I think you'd be hard pressed to find a workload where that behavior needs to be...

elijahbenizzy · 2024-07-14T19:55:58 1720986958

Interesting. I don't disagree, in general, but I actually have worked with a lot of applications that like to do this. Specifically in the world of ML/AI inference there's a lot of moving between external querying of data (features) and internal/external querying of models. With recommendation systems it is often worse -- gather large data, run a computation on it, filter it, get a bulk API request, score it with a model, etc...

This is exactly where I'd like to see it.
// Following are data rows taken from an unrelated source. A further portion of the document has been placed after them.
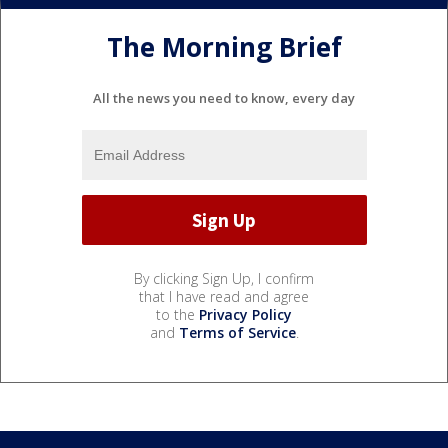
The Morning Brief
All the news you need to know, every day
By clicking Sign Up, I confirm
that I have read and agree
to the
Privacy Policy
and
Terms of Service
.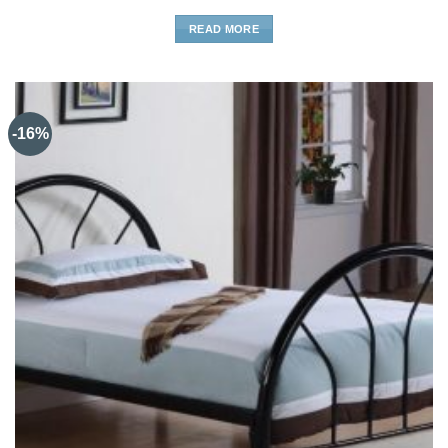
READ MORE
-16%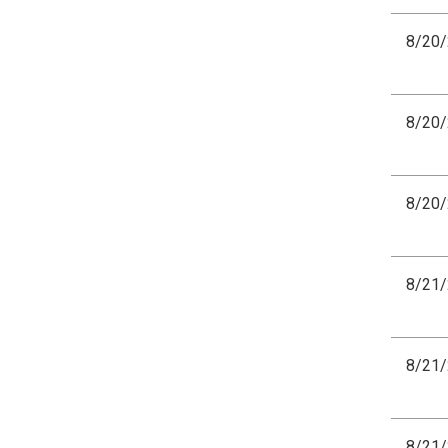
8/20
8/20
8/20
8/21
8/21
8/21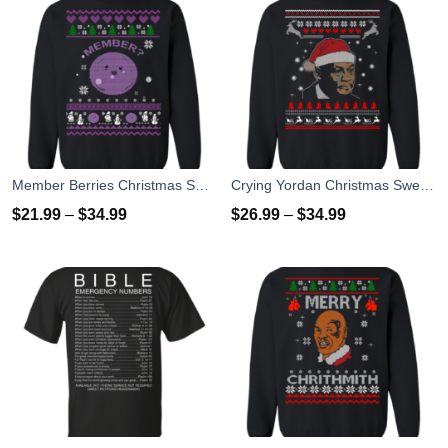
Member Berries Christmas Sweatshirt T-Shirts
Crying Yordan Christmas Sweater, Long Sleeve
$
21.99
–
$
34.99
$
26.99
–
$
34.99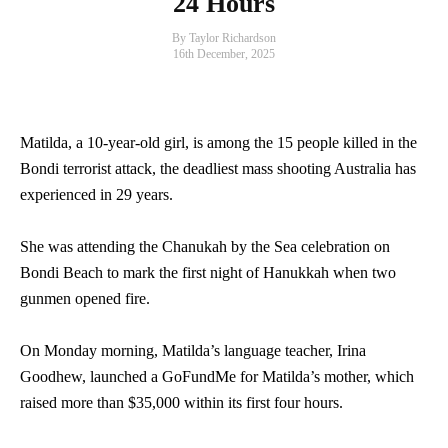
24 Hours
By Taylor Richardson
16th December, 2025
Matilda, a 10-year-old girl, is among the 15 people killed in the
Bondi terrorist attack, the deadliest mass shooting Australia has
experienced in 29 years.
She was attending the Chanukah by the Sea celebration on
Bondi Beach to mark the first night of Hanukkah when two
gunmen opened fire.
On Monday morning, Matilda’s language teacher, Irina
Goodhew, launched a GoFundMe for Matilda’s mother, which
raised more than $35,000 within its first four hours.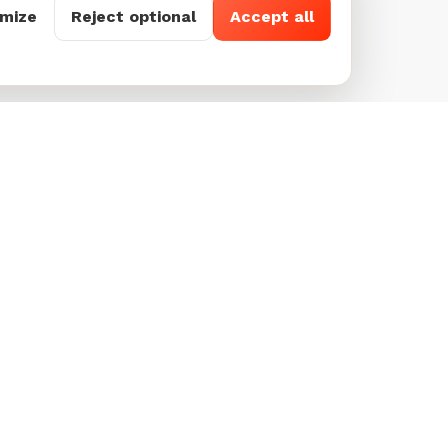
mize
Reject optional
Accept all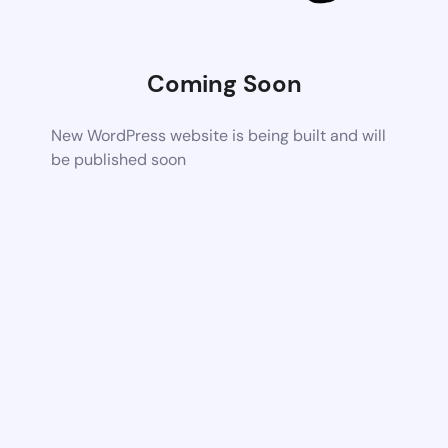
Coming Soon
New WordPress website is being built and will
be published soon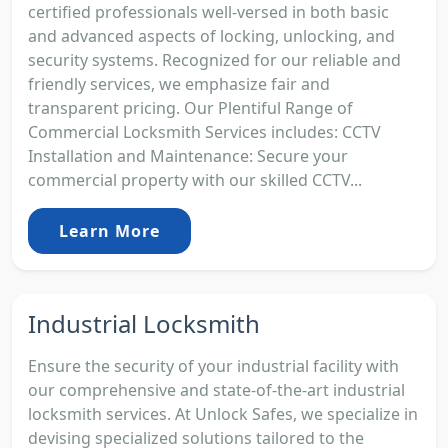
certified professionals well-versed in both basic
and advanced aspects of locking, unlocking, and
security systems. Recognized for our reliable and
friendly services, we emphasize fair and
transparent pricing. Our Plentiful Range of
Commercial Locksmith Services includes: CCTV
Installation and Maintenance: Secure your
commercial property with our skilled CCTV...
Learn More
Industrial Locksmith
Ensure the security of your industrial facility with
our comprehensive and state-of-the-art industrial
locksmith services. At Unlock Safes, we specialize in
devising specialized solutions tailored to the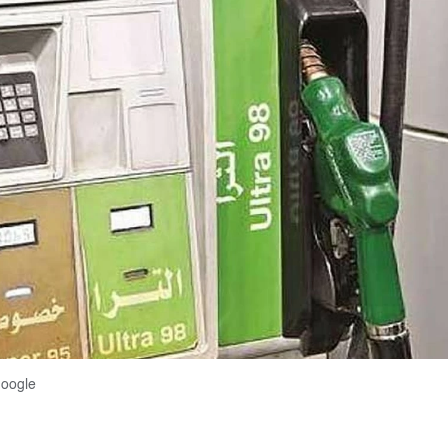
Google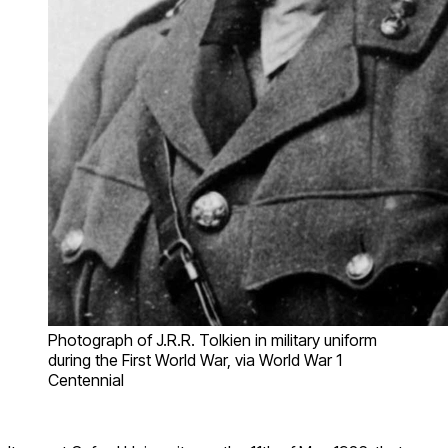
Photograph of J.R.R. Tolkien in military uniform
during the First World War, via World War 1
Centennial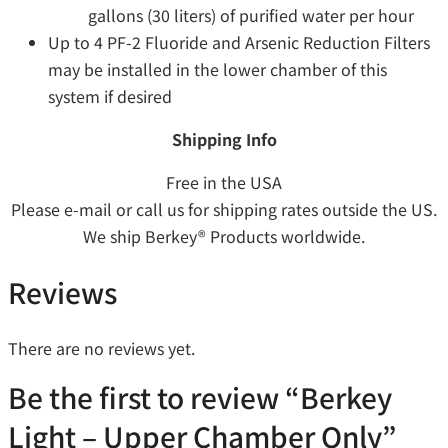
gallons (30 liters) of purified water per hour
Up to 4 PF-2 Fluoride and Arsenic Reduction Filters
may be installed in the lower chamber of this
system if desired
Shipping Info
Free in the USA
Please e-mail or call us for shipping rates outside the US.
We ship Berkey® Products worldwide.
Reviews
There are no reviews yet.
Be the first to review “Berkey
Light – Upper Chamber Only”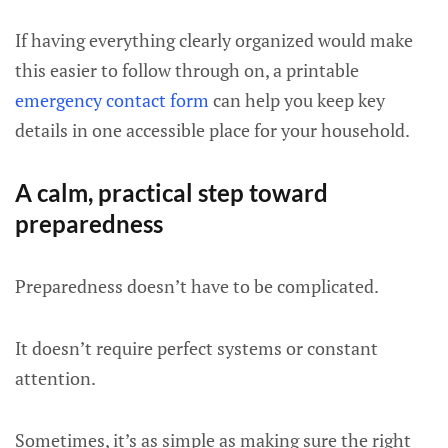
If having everything clearly organized would make
this easier to follow through on, a printable
emergency contact form
can help you keep key
details in one accessible place for your household.
A calm, practical step toward
preparedness
Preparedness doesn’t have to be complicated.
It doesn’t require perfect systems or constant
attention.
Sometimes, it’s as simple as making sure the right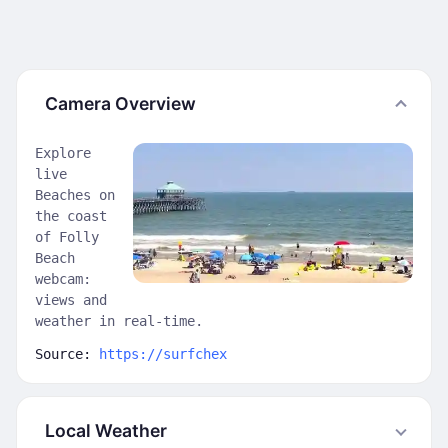
Camera Overview
Explore
live
Beaches on
the coast
of Folly
Beach
webcam:
views and
weather in real-time.
Source:
https://surfchex
Local Weather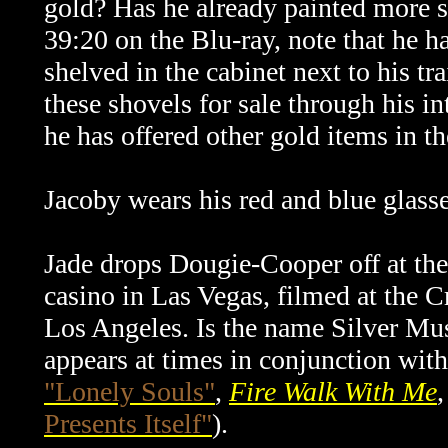
gold? Has he already painted more sh
39:20 on the Blu-ray, note that he ha
shelved in the cabinet next to his tra
these shovels for sale through his
in
he has offered other gold items in th
Jacoby wears his red and blue glass
Jade drops Dougie-Cooper off at the 
casino in Las Vegas, filmed at the
Los Angeles. Is the name Silver Mus
appears at times in conjunction wi
"Lonely Souls"
,
Fire Walk With Me
Presents Itself"
).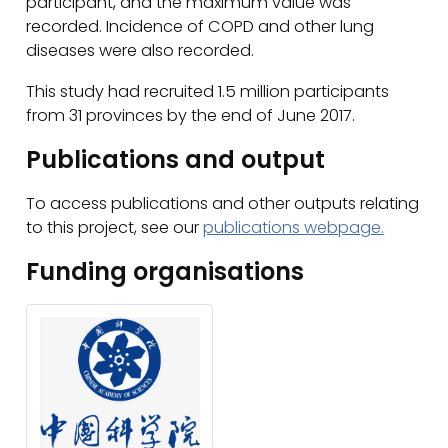
participant, and the maximum value was
recorded. Incidence of COPD and other lung
diseases were also recorded.
This study had recruited 1.5 million participants
from 31 provinces by the end of June 2017.
Publications and output
To access publications and other outputs relating
to this project, see our
publications webpage.
Funding organisations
I'd like to simultaneously:

1. Call out to external APIs and not run any overhead/complexity of creating/managing threads 2. Call out to a model on a CPU and not have it block the event loop (I want it to launch a new thread and have that be similar to me) 3. Call out to a model on a GPU, ditto

And use the observed resource CPU/GPU usage to scale up nicely with an external horizontal scaling system.

So it might be that the async API is a lot easier to use/ergonomic then threads. I'd be happy to handle thread-safety (say, annotating routines), but as you pointed out, there are underlying framework assumptions that make this complicated.

The solution we always used is to separate out the CPU-bound components from the IO-bound components, even onto different servers or sidecar processes (which, effectively, turn CPU-bound into IO-bound operations). But if they could co-exist happily, I'd be very excited. Especially if they could use a similar API as async does.